Même visage espiègle. Même rire enfantin. Un jour, elles quittent
l'usine et décident de partir. Avec leurs maigres économies, elles s'achètent
un billet pour le Sud, pour mener enfin la grande vie. Celle dont elles
ont toujours rêvé. Deux récits tendres et poétiques, sur la fragilité
des rêves et la puissance de l'imaginaire. Quête de liberté, amour de
la nature, J. M. G. Le Clézio, avec son talent unique, nous fait partager
de grands moments d'émotion.
"La guerre" Imaginaire Gallimard
" La guerre a commencé,
personne ne sait où ni comment.
" En fait, elle a toujours existé, il y a eu des trêves, l'illusion
de la paix, mais elle est destinée à être la compagne de l'homme. La
catastrophe est permanente. Une jeune fille, Béatrice B. , promène son
regard étonné sur le monde, elle sait qu'elle ne peut échapper ni à la
lumière ni à la violence. Elle inspecte la matière en espérant trouver
les mots, les signes, qui l'aideront à déceler le mal, qui l'aideront à
conjurer le sort si un sursis lui est donné.

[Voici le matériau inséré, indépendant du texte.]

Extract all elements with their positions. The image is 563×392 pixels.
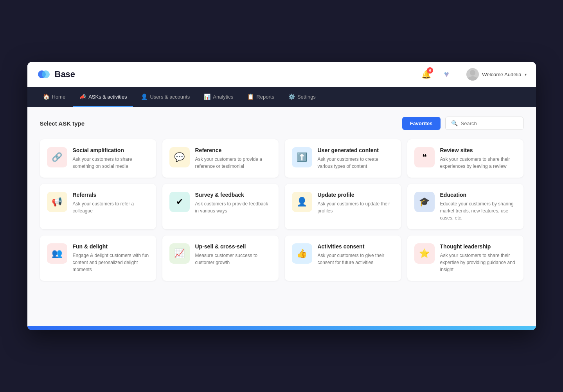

Sa longue promenade avec M. X. la conduit dans les endroits les plus
fascinants et les plus familiers de notre société, qui prennent, sous
son regard, une dimension extraordinaire. En défaisant leur mécanisme, Béatrice
B. reconstruit une Genèse des temps modernes : les voitures, les
autoroutes, les aérodromes, les grands magasins, les cafés, les boîtes
de nuit, les cantines permettent à la nouvelle Pythie de l'Apocalypse
d'exprimer sa vision de la guerre et de la paix, de la guerre et de
l'amour.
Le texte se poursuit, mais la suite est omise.